En cas de manquement à l’interdiction susvisée, le mandataire devra verser au Mandat une somme de 20.000 euros représentative de dommages et intérêts”.

Il est produit deux constats de commissaire de justice. Le premier est réalisé le 22 février 2023, soit pendant la période prévue par la clause de non-concurrence. Il reprend deux annonces de ventes de biens immobiliers situés sur la communes [Localité 4]. La personne à contacter sur la première annonce est madame [K] [C] (P27 et 38). La seconde annonce mentionne une personne à contacter dénommée [K] avec le même numéro de téléphone que sur la première annonce (P46 et 57). Sur les 4 annonces proposées, deux font bien état d’une participation de madame [C] malgré sa clause de non concurrence.

Le second constat d’huissier daté du 3 mars 2023 retrace les avis des personnes ayant vendus ou acquis par le biais de l’agence immobilière pour laquelle madame [C] travaille. Quatre avis mentionnent expressément une vente conclue par l’intermédiaire de madame [C], toutes “il y a trois mois” soit en décembre 2022- janvier 2023 (p. 25, 27, 29 et 31). L’avis sur Google émanant d’un “[I] [J]” doit être rapproché de l’avis de [I] [J] en page 29. Madame [C] produit à son sujet le mandat de vente qu’elle a elle-même signé, pendant la période de non-concurrence, pour un bien situé [Localité 4].

Il en résulte que madame [C] n’a pas respecté sa clause de non-concurrence.

Sur le quantum:

La clause de non-concurrence en ce qu’elle prévoit une pénalité doit être analysée comme une clause pénale.

Aux termes de l’article 1231-5 du code civil, lorsque le contrat stipule que celui qui manquera de l’exécuter paiera une certaine somme à titre de dommages et intérêts, il ne peut être alloué à l’autre partie une somme plus forte ni moindre.
Néanmoins, le juge peut, même d’office, modérer ou augmenter la pénalité ainsi convenue si elle est manifestement excessive ou dérisoire.
Lorsque l’engagement a été exécuté en partie, la pénalité convenue peut être diminuée par le juge, même d’office, à proportion de l’intérêt que l’exécution partielle a procuré au créancier, sans préjudice de l’application de l’alinéa précédent.
Toute stipulation contraire aux deux alinéas précédents est réputée non écrite.
Sauf inexécution définitive, la pénalité n’est encourue que lorsque le débiteur est mis en demeure.

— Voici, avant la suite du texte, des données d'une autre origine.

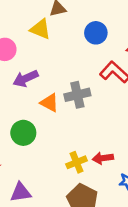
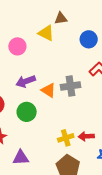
purple arrow: (26, 79) -> (26, 81), moved

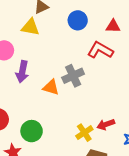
purple arrow: (26, 81) -> (22, 72), moved, turned -42
green circle: (27, 112) -> (32, 131), moved

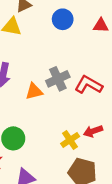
red L-shape: (100, 50) -> (89, 85), moved
orange triangle: (51, 87) -> (34, 91), turned -30

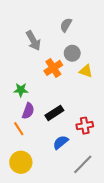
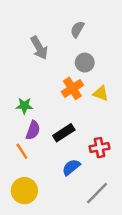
orange cross: (53, 68) -> (72, 88), moved
yellow triangle: (86, 71) -> (101, 93), moved

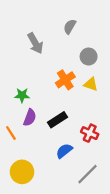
gray circle: (85, 63) -> (89, 57), moved
red cross: (99, 148) -> (90, 133), turned 35
orange line: (22, 151) -> (11, 133), moved

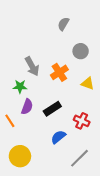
gray arrow: (35, 43) -> (32, 66), moved
yellow triangle: (91, 84) -> (88, 83), moved

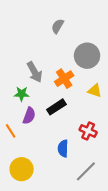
gray semicircle: (63, 24) -> (58, 26), moved
gray circle: (81, 51) -> (87, 56), size x1.5
black rectangle: (52, 109) -> (56, 107), moved
blue semicircle: (58, 137) -> (63, 148), turned -49

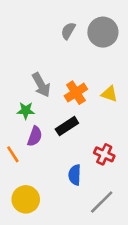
gray circle: (87, 56) -> (103, 32), moved
yellow triangle: (95, 91) -> (109, 94), moved

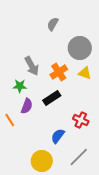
gray circle: (103, 32) -> (80, 48), moved
blue semicircle: (75, 175) -> (58, 136), turned 35
yellow circle: (26, 199) -> (42, 161), moved

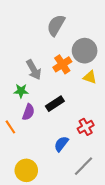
gray semicircle: (53, 24) -> (56, 25), size x1.5
orange cross: (59, 72) -> (62, 64), moved
red cross: (81, 120) -> (86, 127), turned 35
yellow circle: (42, 161) -> (26, 170), moved

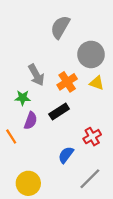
orange cross: (62, 64) -> (67, 82), moved

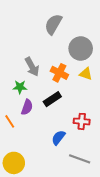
orange cross: (67, 82) -> (59, 73), turned -30
red cross: (92, 137) -> (82, 121), turned 35
gray line: (90, 179) -> (80, 159), turned 65
yellow circle: (28, 183) -> (14, 163), moved

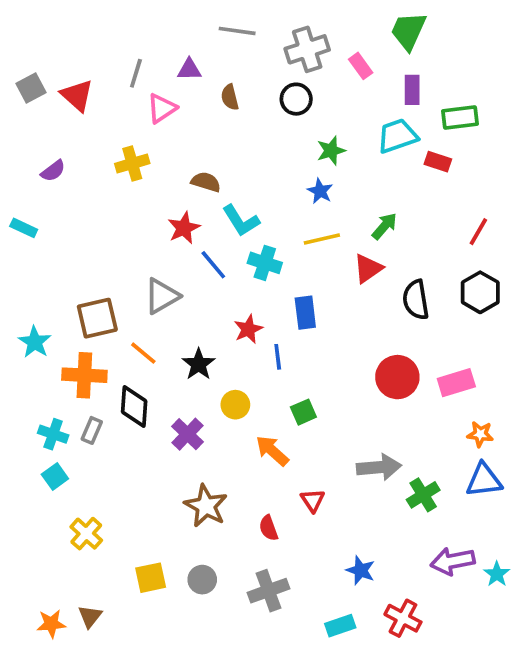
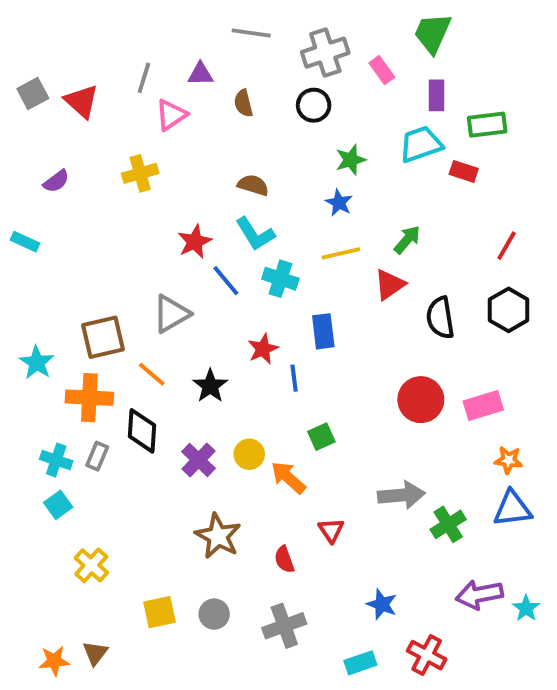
brown semicircle: (206, 182) -> (253, 185), moved
yellow circle: (235, 405) -> (249, 454), moved

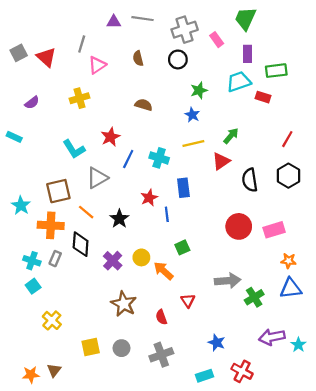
purple triangle: (200, 74) -> (114, 22), moved
cyan L-shape: (255, 234) -> (74, 149), moved
blue line: (226, 281) -> (128, 159), turned 66

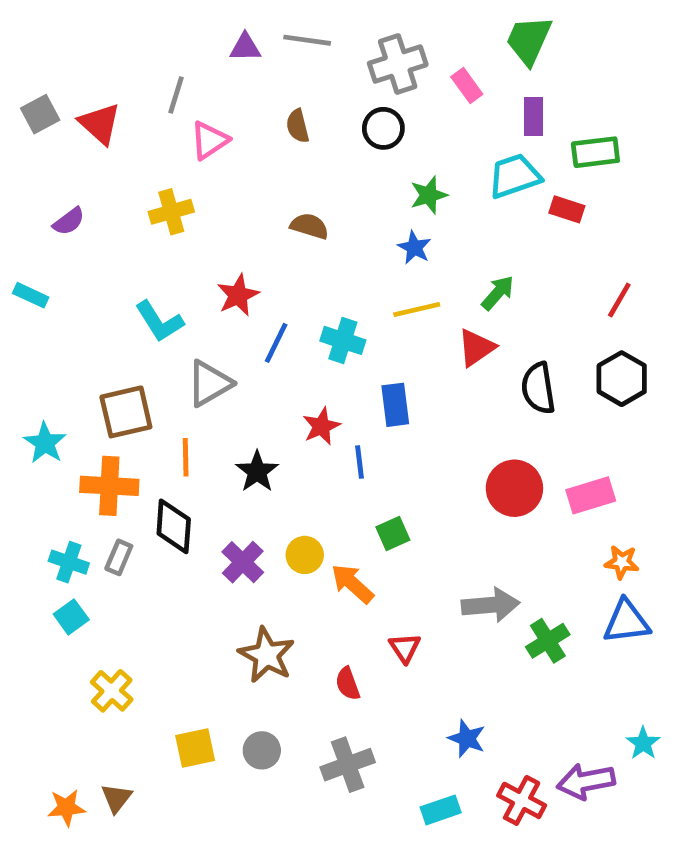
orange line: (86, 212) -> (186, 457), turned 49
purple arrow: (272, 337) -> (586, 781), moved

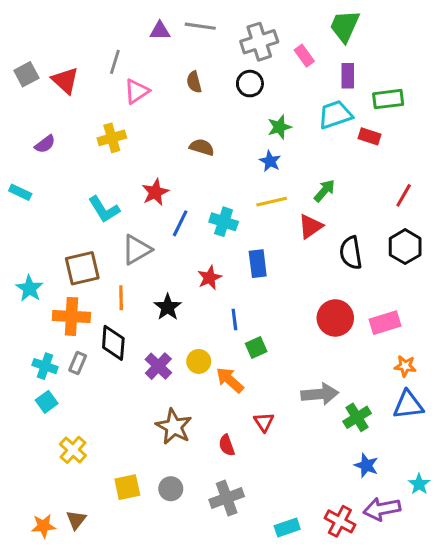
blue line: (360, 462) -> (234, 320), moved
blue star: (467, 738) -> (366, 465), moved

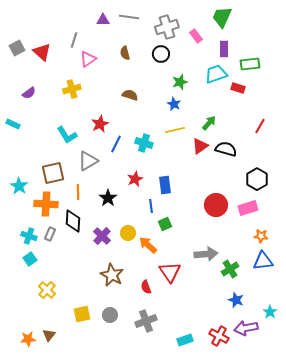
black hexagon: (405, 247) -> (257, 179), moved
black semicircle: (351, 253) -> (226, 149), moved, turned 115
blue rectangle: (258, 264) -> (165, 185), moved
red triangle: (264, 422) -> (170, 272), size x1.6

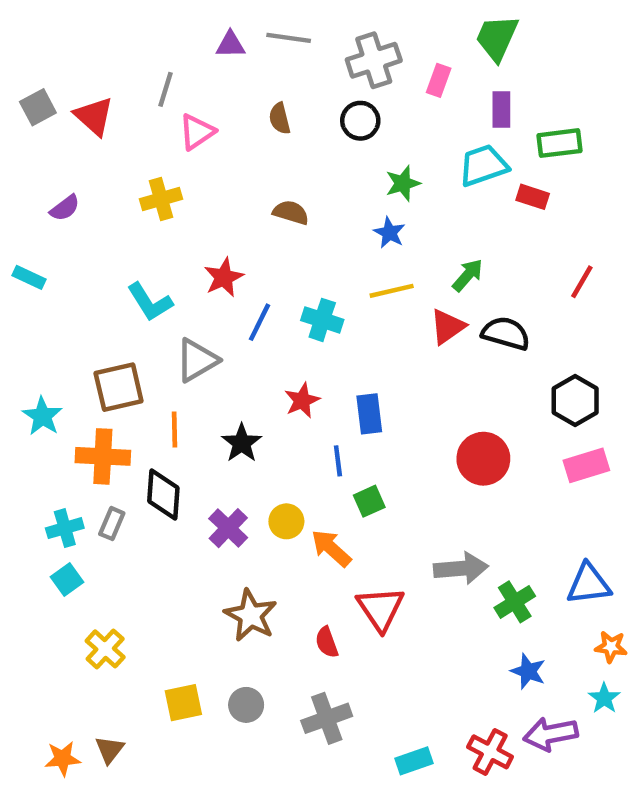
pink rectangle: (196, 36) -> (439, 80), turned 56
pink rectangle: (248, 208) -> (586, 465), moved
cyan cross: (29, 236) -> (65, 528), turned -35
orange star: (261, 236) -> (611, 647), moved

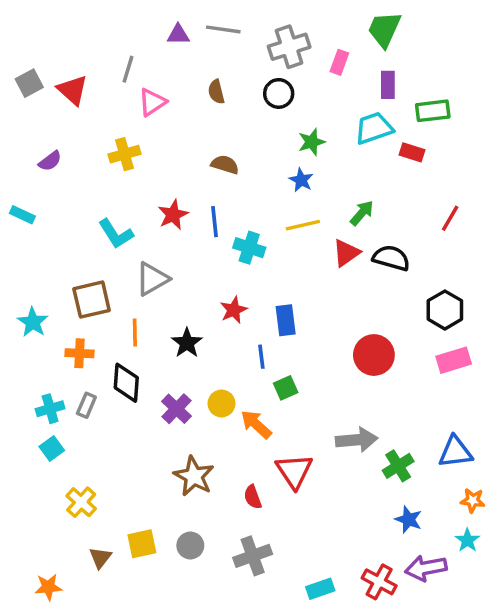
blue line: (260, 322) -> (215, 222), moved, turned -32
orange cross: (103, 456) -> (79, 353), size x0.7
brown triangle: (110, 750) -> (100, 558), moved

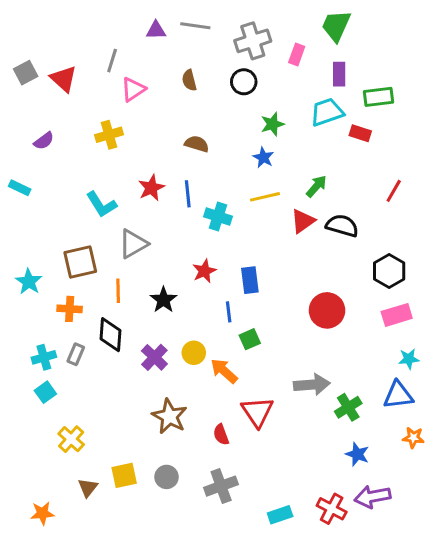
cyan star: (467, 540) -> (409, 359), moved, turned 30

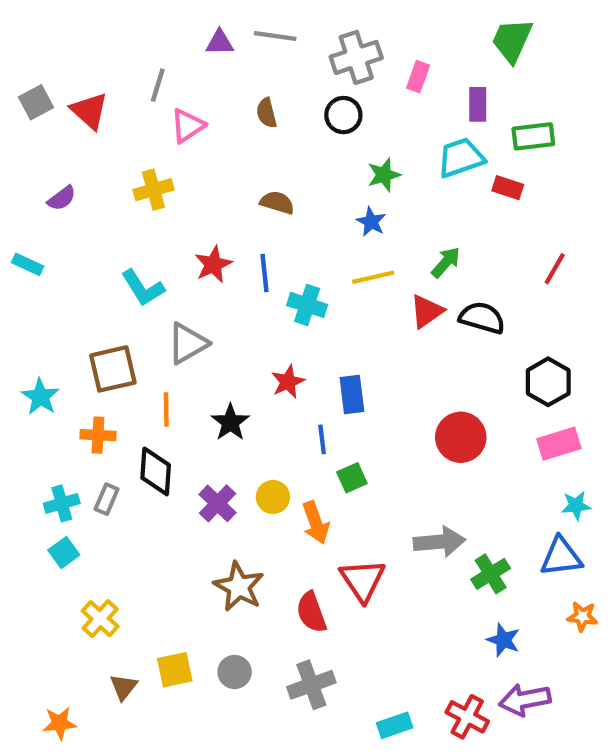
green trapezoid: (336, 26) -> (512, 40), moved
orange arrow: (224, 371) -> (316, 523), turned -152
red semicircle: (221, 435) -> (311, 612), size x1.4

En l’espèce, la clause pénale limite les dommages et intérêts à 20.000 euros. La SAS CESSCOMM se base sur les anciennes commissions et le chiffre d’affaires en résultant pour elle pour évaluer son préjudice et obtenir des dommages et intérêts en sus de ceux prévus par la clause de non-concurrence. Toutefois, le seul tableau sans autre justificatifs paraît insuffisant à justifier la réalité du préjudice et le caractère dérisoire de la pénalité convenue.

En conséquence, seule l’indemnité prévue au contrat sera allouée.

En conséquence, madame [C] sera condamnée à verser la somme de 20.000 euros.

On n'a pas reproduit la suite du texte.